From: Kenneth P. Turvey
Subject: Re: I wrote a function to rotate ...
Date: 
Message-ID: <slrnbrra92.k5o.kt@premium.geo.yahoo.akadns.net>
On 20 Nov 2003 20:52:08 -0800, Edward Huang <········@ms5.pccu.edu.tw> wrote:
> Hi, 
> I wrote a function to rotate a list.
> 
>    (defun rotate-left (a-list)
>           (append (cdr a-list) (car a-list)))

This isn't quite right:

        (defun rotate-left (a-list)
                (append (cdr a-list) (list (car a-list))))

> When I typed:
> 
>    (rotate-left '(1 2 3 4 5))
> 
> I got a list (2 3 4 5 . 1).

This is interesting.  I guess it just sticks a reference to the value
of the CDR into the second half of the last cons cell.  This works for
lists, but not atoms.  I'm surprised it didn't complain.  I guess I
can see situations where this might be what you want.

-- 
Kenneth P. Turvey <··@squeakydolphin.com>

  Artificial Intelligence Algorithms Wiki 
  http://ai.squeakydolphin.com
From: Peter Seibel
Subject: Re: I wrote a function to rotate ...
Date: 
Message-ID: <m3u14yb924.fsf@javamonkey.com>
········@ms5.pccu.edu.tw (Edward Huang) writes:

> Hi, 
> I wrote a function to rotate a list.
> 
>    (defun rotate-left (a-list)
>           (append (cdr a-list) (car a-list)))
> 
> When I typed:
> 
>    (rotate-left '(1 2 3 4 5))
> 
> I got a list (2 3 4 5 . 1).
> Then I got an error while I try to rotate-left
> twice: (rotate-left (rotate-left '(1 2 3))).
> How is the dot produced?

Because (car a-list) is not a list.

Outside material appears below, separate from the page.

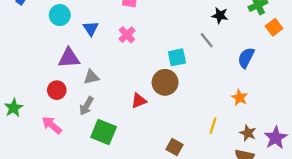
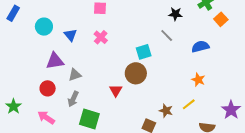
blue semicircle: (246, 58) -> (200, 47), turned 54
red triangle: (139, 101) -> (116, 90), turned -32
yellow line: (213, 126) -> (189, 104), moved, turned 40
brown star: (248, 133) -> (166, 111), moved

Consider the difference between:

 (list 1 2)  ==> (1 2)

 (cons 1 2)  ==> (1 . 2)

And the error is presumably because all the arguments to the last to
APPEND must be "proper" lists and your ROTATE-LEFT returns a "dotted"
list.

-Peter

-- 
Peter Seibel                                      ·····@javamonkey.com

         Lisp is the red pill. -- John Fraser, comp.lang.lisp
From: Kenny Tilton
Subject: Re: I wrote a function to rotate ...
Date: 
Message-ID: <2ohvb.125269$Gq.17270411@twister.nyc.rr.com>
Edward Huang wrote:

> Hi, 
> I wrote a function to rotate a list.
> 
>    (defun rotate-left (a-list)
>           (append (cdr a-list) (car a-list)))
> 
> When I typed:
> 
>    (rotate-left '(1 2 3 4 5))
> 
> I got a list (2 3 4 5 . 1).
> Then I got an error while I try to rotate-left
> twice: (rotate-left (rotate-left '(1 2 3))).
> How is the dot produced?

The question may be your problem. "the dot" is the printers way of 
telling you that the CDR of the last cons is not another cons (as is 
normally the case in a well-formed Lisp list. "the dot" means that the 
cdr of the last cond cell points to the number 1 itself.

What you want is (abbreviated):

[5 v]
   [1 nil]

What you have is: [5 1]

others will provide better ascii art. as for how you did it, append 
expects lists, and your second argument to it was the number 1. Note 
that append does not really "expect lists" since it happily did your 
bidding, so let's just say, to get what you expected, give it all lists.